Later the same year, Hyejang enabled Dasan to move out of the tavern and for nearly a year he lived in Boeun Sanbang, a small hermitage at the nearby Goseong-sa temple, which was under Hyejang's control. Finally, in the spring of 1808 he was able to take up residence in a house belonging to a distant relative of his mother, on the slopes of a hill overlooking Gangjin and its bay. It was a simple house, with a thatched roof, but it was there that the exile spent the remaining ten years of his exile, until the autumn of 1818. This is the site now known as “Dasan Chodang.” The hill behind the house was known locally as Da-san (tea-mountain) and that was to become the name by which our exile is best known today, Dasan. Here he could teach students who lodged in a building close to his, forming a close-knit community, and he could write. In his study he accumulated a library of over a thousand books.

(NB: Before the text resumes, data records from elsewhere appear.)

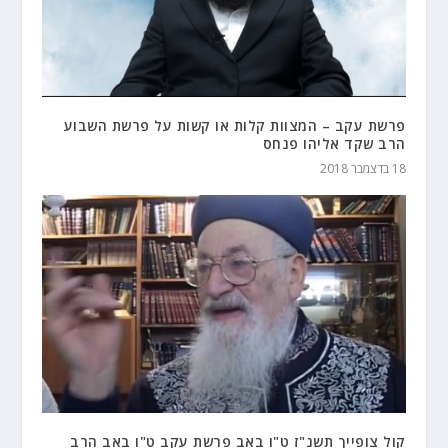
פרשת עקב – המצוות קלות או קשות על פרשת השבוע
הרב שקד אליהו פנחס
18 בדצמבר 2018
קול צופייך תשנ"ז ט"ו באב פרשת עקב ט"ו באב הרב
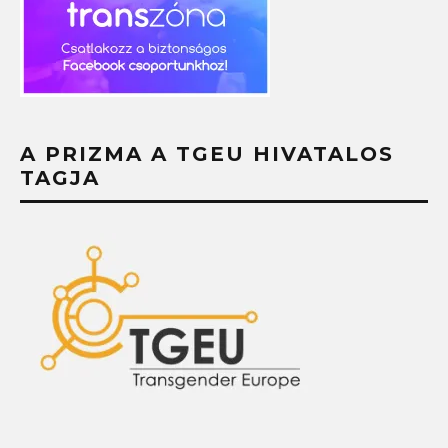
A PRIZMA A TGEU HIVATALOS
TAGJA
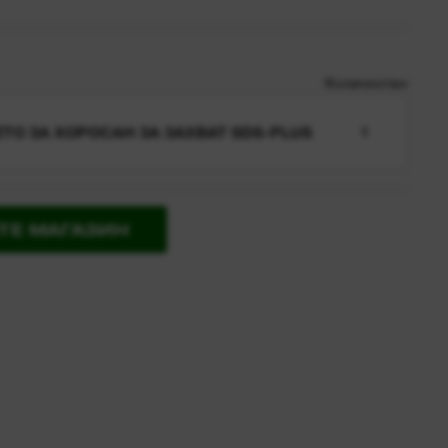
Количество
ТО ЗА ХОРОСАН ЗА ЗАХВАТ SDS-PLUS
1
ТЕ МАГАЗИН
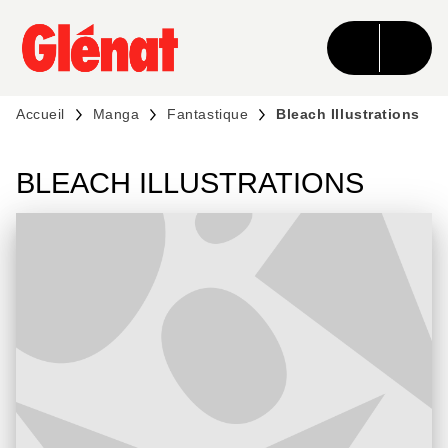
MENU
RECHERCHE
CONTENU
PIED DE PAGE
Accueil
Manga
Fantastique
Bleach Illustrations
BLEACH ILLUSTRATIONS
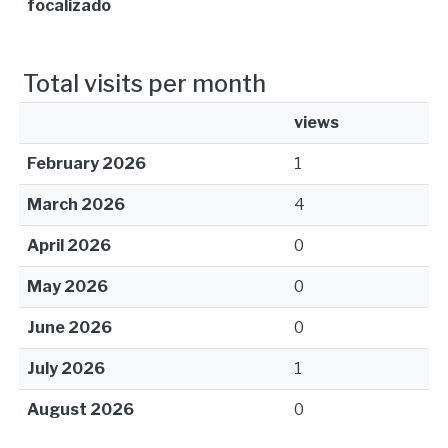
focalizado
Total visits per month
views
February 2026
1
March 2026
4
April 2026
0
May 2026
0
June 2026
0
July 2026
1
August 2026
0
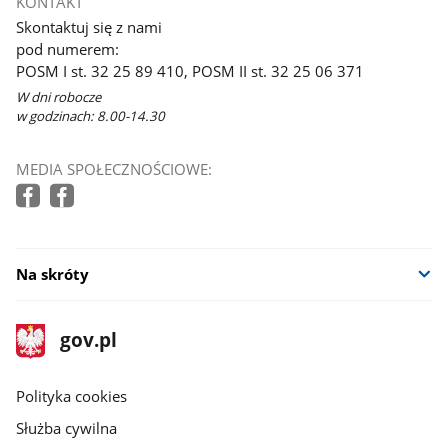
KONTAKT
Skontaktuj się z nami
pod numerem:
POSM I st. 32 25 89 410, POSM II st. 32 25 06 371
W dni robocze
w godzinach: 8.00-14.30
MEDIA SPOŁECZNOŚCIOWE:
Na skróty
stopka
Strona
gov.pl
gov.pl
główna
gov.pl
Polityka cookies
Służba cywilna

During his exile he is said to have written 500 volumes. This needs qualifying, since one “work” might fill nearly 50 volumes of the standard size, but he certainly wrote a vast quantity, some 14,000 pages, mainly in order to set out clearly a fundamental reform program for governing the country correctly according to Confucian ideals. During the years of exile he concentrated first on the Book of Changes (Yi Ching), writing in 1805 the Chuyeoksajeon. A reflection on the Classic of Poetry followed in 1809. He wrote on politics, ethics, economy, natural sciences, medicine and music. After his return from exile, Dasan published his most important works: on jurisprudence Heumheumsinseo (1819); on linguistics Aeongakbi (1819); on diplomacy Sadekoryesanbo (1820); on the art of governing Mongminsimseo and on administration Gyeongsesiryeong (1822).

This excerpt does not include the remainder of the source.